The Leahy-Smith AIA refers directly to harmonization only once and only in an aspirational “sense of Congress” provision that reads as follows:
Sense of Congress - It is the sense of the Congress that converting the United States patent system from ‘first to invent’ to a system of ‘first inventor to file’ will improve the United States patent system and promote harmonization of the United States patent system with the patent systems commonly used in nearly all other countries throughout the world with whom the United States conducts trade and thereby promote greater international uniformity and certainty in the procedures used for securing the exclusive rights of inventors to their discoveries.

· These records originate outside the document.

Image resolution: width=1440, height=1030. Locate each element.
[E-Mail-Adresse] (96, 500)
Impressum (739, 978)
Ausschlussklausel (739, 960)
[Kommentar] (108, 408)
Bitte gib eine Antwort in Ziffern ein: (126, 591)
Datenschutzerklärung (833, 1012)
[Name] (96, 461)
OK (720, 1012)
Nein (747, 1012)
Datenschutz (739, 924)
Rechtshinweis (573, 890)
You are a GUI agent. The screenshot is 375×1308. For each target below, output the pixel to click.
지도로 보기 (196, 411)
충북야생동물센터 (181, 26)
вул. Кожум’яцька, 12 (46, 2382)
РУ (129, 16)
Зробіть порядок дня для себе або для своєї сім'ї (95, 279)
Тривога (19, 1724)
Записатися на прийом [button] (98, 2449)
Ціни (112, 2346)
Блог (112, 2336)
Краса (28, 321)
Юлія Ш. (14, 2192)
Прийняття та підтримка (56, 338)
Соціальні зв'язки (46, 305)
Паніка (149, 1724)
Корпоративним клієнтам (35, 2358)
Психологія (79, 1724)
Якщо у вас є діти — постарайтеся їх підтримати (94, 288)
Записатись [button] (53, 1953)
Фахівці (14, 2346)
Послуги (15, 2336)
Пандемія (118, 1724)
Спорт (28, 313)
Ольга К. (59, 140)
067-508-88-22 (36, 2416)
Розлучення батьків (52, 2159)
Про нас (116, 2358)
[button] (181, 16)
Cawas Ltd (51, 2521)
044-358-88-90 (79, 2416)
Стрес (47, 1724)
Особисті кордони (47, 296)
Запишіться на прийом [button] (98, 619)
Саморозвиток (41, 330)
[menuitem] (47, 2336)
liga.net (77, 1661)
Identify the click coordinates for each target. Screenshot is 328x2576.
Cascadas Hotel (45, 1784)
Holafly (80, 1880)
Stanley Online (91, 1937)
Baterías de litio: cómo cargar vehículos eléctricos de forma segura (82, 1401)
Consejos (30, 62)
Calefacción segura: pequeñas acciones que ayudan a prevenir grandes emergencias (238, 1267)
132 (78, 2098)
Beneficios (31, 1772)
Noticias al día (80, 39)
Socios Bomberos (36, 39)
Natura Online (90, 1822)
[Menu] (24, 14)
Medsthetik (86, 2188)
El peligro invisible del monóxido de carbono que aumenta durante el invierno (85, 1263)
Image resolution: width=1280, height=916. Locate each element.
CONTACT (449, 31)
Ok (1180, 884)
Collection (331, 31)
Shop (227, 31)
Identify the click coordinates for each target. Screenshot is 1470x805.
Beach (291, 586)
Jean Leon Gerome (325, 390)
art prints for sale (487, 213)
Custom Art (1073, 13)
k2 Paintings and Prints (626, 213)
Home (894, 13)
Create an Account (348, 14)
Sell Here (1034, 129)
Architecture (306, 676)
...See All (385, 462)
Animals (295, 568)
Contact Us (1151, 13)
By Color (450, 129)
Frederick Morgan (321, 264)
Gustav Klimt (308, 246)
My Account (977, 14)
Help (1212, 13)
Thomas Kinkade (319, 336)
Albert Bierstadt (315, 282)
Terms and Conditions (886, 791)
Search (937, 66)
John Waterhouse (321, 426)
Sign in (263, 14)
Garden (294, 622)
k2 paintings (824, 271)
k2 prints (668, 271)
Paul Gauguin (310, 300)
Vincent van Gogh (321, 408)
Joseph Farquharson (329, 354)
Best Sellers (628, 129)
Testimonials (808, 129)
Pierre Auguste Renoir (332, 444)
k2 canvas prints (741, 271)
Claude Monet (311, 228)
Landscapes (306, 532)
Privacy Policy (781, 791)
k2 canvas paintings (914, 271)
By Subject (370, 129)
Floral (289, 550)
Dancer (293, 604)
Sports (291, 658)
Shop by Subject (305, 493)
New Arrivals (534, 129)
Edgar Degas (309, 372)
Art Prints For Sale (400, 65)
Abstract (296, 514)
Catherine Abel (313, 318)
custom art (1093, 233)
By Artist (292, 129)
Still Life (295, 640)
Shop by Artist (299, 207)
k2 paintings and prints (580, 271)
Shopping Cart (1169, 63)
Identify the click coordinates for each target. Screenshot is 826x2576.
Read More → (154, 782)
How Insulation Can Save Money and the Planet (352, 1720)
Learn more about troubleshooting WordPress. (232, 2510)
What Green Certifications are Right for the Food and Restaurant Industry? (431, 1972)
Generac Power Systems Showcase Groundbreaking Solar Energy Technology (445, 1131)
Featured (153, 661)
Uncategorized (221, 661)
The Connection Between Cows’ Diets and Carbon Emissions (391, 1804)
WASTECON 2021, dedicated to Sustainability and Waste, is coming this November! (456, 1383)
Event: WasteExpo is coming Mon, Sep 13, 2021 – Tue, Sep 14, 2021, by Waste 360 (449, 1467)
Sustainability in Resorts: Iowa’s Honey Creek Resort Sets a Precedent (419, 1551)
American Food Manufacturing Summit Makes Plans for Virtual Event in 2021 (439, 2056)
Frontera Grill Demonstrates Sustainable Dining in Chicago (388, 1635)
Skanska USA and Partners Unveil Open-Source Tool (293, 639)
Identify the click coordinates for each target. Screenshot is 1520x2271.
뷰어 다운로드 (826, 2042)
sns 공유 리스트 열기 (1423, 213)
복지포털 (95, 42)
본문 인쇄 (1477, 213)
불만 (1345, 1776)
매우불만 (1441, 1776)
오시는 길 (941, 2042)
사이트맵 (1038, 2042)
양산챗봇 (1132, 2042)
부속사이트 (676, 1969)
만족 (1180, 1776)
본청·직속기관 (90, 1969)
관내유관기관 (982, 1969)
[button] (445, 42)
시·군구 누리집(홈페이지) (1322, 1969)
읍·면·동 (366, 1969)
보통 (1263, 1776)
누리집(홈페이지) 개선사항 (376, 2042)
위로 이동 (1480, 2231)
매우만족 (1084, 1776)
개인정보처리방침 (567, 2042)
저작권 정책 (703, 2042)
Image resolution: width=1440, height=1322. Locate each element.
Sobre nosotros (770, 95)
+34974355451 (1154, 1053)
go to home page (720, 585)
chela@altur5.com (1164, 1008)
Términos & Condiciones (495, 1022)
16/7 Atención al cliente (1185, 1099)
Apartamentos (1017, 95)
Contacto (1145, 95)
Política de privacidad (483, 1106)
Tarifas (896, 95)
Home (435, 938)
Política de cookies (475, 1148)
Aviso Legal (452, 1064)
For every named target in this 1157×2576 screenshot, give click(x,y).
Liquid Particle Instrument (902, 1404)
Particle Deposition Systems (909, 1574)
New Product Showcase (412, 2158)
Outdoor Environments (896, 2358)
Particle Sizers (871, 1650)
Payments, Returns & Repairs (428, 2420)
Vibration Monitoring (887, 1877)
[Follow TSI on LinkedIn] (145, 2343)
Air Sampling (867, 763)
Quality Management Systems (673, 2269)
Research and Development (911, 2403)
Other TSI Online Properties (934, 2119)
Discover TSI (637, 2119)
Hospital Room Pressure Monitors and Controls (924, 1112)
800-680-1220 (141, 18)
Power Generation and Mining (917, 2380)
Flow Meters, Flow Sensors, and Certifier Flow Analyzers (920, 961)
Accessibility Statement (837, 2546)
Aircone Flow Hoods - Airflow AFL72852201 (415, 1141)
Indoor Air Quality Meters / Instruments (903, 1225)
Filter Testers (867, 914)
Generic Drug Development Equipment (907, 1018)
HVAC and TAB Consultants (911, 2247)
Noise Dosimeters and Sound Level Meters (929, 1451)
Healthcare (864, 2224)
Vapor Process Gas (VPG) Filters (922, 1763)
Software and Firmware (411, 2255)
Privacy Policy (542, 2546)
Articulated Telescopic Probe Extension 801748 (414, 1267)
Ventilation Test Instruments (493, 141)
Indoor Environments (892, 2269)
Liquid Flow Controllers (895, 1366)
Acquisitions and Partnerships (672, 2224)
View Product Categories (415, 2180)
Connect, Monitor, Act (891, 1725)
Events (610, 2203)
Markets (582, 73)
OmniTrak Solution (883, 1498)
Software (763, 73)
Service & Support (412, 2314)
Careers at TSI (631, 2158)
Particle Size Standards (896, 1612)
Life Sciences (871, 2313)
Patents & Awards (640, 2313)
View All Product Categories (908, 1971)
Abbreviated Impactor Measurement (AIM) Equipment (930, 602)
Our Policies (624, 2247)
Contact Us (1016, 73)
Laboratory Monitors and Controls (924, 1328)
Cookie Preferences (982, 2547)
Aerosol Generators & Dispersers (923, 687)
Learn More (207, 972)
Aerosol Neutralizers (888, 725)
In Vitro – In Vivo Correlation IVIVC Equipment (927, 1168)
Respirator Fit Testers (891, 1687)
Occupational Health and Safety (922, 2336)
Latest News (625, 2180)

This Congressional statement regarding promotion of international harmonization does not include any binding requirements, but will still clearly be considered "law" -- having been approved by both houses of Congress and (will be) signed into law by President Obama. See Mississippi Poultry Ass'n, Inc. v. Madigan, 31 F.3d 293 (5th Cir. 1994).
Comparative Analysis of World Patent Laws: Rather than any binding rules, the "sense of Congress" provision provides an indication of congressional intent that may be relevant to statutory construction. Since the provision is passed by both houses and will be enacted into law, it should be much more influential that other statutory construction canons used to understand congressional intent. This may be important as the court's struggle with the meaning of new statutory language and structures of Sections 102 and 103 of the Patent Act. In making its determinations, must the court consider how its decision will impact the relative international harmonization of the laws? The process would seemingly involve a comparative analysis of the various patent laws to see whether the particular rule in question is governed by an international norm and, if so, the court should tend to choose an interpretation of the law that better harmonizes the US law with the international norm.
USA as World Patent Court: In Voda v. Cordis, Judge Gajarsa discussed the court's “lack of institutional competence in [various] foreign patent regimes” including “British, Canadian, European, French, and German patent claims.” In that case, the court denied Dr. Voda's plea for supplemental jurisdiction so that a U.S. court could adjudge all of his infringement claims against Cordis in a single instance. The sort of worldwide patent court that Voda wanted is an end goal for many involved in substantive patent harmonization. When this case arises again, the court will need to reconsider its institutional competence in light of the newly harmonized laws and the Congressional directive in favor of harmonization?